This paper sought to validate the imputation method employed by the South African National Cancer Registry for allocating missing ethnicity data in the cancer surveillance system. Of the test data, 99.5% was successfully imputed with a mean imputation strength of 91%. A Cohen’s kappa agreement of 94.35% was achieved between the patient-reported and imputed ethnicities.
This imputation method worked well for Asian, Black and White ethnic groups, achieving sensitivity and specificity of above 90% for the three groups respectively (Table 2) but had limitations for the Coloured ethnic group (sensitivity of 63.79%) where a large percentage of cases were misallocated to the White ethnic group. This problem has historical roots in SA. The Coloured population comprises a mixed population consisting of major ancestral components from Khoisan, Bantu-speaking Africans, European, and Asian groups [7]. Surnames are derived from this mixed ancestry with many surnames similar to that of the White population group with European ancestry.

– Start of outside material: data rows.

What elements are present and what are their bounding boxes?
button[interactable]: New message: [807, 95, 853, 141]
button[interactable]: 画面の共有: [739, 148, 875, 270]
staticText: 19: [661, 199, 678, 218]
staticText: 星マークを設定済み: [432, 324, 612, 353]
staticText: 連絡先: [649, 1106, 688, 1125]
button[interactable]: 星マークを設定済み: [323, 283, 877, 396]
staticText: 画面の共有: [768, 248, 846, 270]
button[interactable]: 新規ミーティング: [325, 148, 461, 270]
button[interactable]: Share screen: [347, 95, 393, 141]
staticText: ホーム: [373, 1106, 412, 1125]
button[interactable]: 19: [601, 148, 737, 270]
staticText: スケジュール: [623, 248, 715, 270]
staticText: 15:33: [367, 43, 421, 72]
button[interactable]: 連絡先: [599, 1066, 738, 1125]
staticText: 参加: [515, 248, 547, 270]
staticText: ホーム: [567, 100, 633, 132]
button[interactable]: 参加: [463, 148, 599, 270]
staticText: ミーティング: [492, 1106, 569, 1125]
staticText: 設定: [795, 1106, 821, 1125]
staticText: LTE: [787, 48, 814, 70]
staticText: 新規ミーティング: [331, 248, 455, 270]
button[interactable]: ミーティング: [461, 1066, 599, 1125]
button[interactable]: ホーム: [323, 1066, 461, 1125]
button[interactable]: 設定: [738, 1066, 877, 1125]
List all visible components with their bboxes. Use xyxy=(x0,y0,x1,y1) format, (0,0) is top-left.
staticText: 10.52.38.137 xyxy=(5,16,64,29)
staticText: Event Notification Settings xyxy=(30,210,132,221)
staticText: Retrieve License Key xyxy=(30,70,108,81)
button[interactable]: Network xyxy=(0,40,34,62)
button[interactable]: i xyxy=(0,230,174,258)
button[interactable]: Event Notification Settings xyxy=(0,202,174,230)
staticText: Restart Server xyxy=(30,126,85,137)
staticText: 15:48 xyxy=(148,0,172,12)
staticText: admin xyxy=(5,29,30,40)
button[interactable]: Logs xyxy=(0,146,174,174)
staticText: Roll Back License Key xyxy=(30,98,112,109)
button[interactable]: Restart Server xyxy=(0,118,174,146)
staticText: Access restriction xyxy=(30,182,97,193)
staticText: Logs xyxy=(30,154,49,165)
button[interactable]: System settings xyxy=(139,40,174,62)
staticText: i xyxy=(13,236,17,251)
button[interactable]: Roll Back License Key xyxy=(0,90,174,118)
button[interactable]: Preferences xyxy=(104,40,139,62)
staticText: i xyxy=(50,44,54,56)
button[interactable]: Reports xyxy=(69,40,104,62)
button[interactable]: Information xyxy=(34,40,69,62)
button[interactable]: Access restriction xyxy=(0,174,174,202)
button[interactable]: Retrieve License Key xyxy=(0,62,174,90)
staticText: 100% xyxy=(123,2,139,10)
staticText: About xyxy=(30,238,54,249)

One limitation of this imputation method is that it relies on known surname-ethnicity pairs. This hinders the ability of this method to impute ethnicities for previously not-known or uncommon surnames. Considering that uncommon surnames may make up a very small percentage of overall missing data, one could use other imputation methodologies, such as multiple imputations, to overcome this limitation. However, this would require further validation. Additionally, the trade-off between the percentage of missing data versus the accuracy of imputed data should be considered carefully before embarking on further data analysis. Since the strength of this imputation method relies heavily on known surname-ethnicity pairs, the construction of the imputation reference panel and the validation of the imputation method would have been more robust had the researchers had access to an independent dataset in SA with surnames linked to ethnicities where a comparison to a “gold standard” could have been performed. However, there are no publicly available datasets of this nature in SA.
Another limitation of this analysis lies in the inability to confirm the “missing at random” supposition. The imputation reference panel dataset originated from cancer pathology reports from both public and private healthcare sectors; however, a large proportion of ethnicity data was either withheld or not-collected from the private healthcare sector (Table 1). This non-collection of the ethnicity variable from the private healthcare sector could lead to a bias in imputation for the White, Coloured and Asian population groups where the ethnicity data are more likely to be missing when compared to the Black population groups who were more likely to access public healthcare facilities.
Imputation of ethnicity using a reference panel is not a novel method. A previous study used surname and geocoding data from the U.S. census in a similar approach to impute for missing ethnicity in electronic health record systems and has found this approach to be useful in imputing missing ethnicity data (88% correctly imputed) thus reducing outcome bias [8].
Racial/ethnic/population group classification in health data has been discussed extensively in SA and international health literature [9–11]. The NCR is fully cognisant of the arguments against such categorisation of health data; that it may entrench “race-based mindsets” and may be perceived as showing approval of race-based segregation [9]. Importantly for health researchers, race-based segregation may result in the actual social, political and cultural determinants of health being missed. Marmot cautions that “if two groups, however, defined, have different rates of disease, a productive aetiological investigation may follow” [11]. The NCR aims to motivate this productive aetiological investigation through its description of cancer incidence estimates by age, gender and ethnicity. Researchers agree that in SA, ethnicity is a proxy for socio-economic determinants and access to healthcare. Because of previous apartheid institutionalised racial segregation in SA, socioeconomic status and access to healthcare are largely divided according to ethnicity with a large percentage of the Black populations in the lower socioeconomic strata [12, 13].
The large number of cases with missing ethnicity data post-1998 can be ascribed to societal sensitivity to any form of racial classification post-apartheid. The system of apartheid before 1994, ensured the oppression of non-White individuals through social, economic and political policies based on race segregation [12]. During democracy, “people are more likely to perceive the obligation to declare one’s “race” on a form as an affirmation of the validity of “race” classification” [9]. Therefore, fewer people supplied information about ethnicity in the pathology request form. In addition, recent pathology-request forms from the private healthcare sector laboratories have excluded the ethnicity variable entirely.
Given that the NCR is a national surveillance organisation, a pragmatic cost-effective approach to the collection of variables is adopted with the number of variables kept to a minimum. In addition, the source of our surveillance data (pathology reports) determines that the NCR does not have access to the true socioeconomic, and cultural determinants of cancer. Therefore, the presentation of data classified as population group is meant to stimulate policy discussions and research into the underlying aetiological factors that present themselves as population group differences.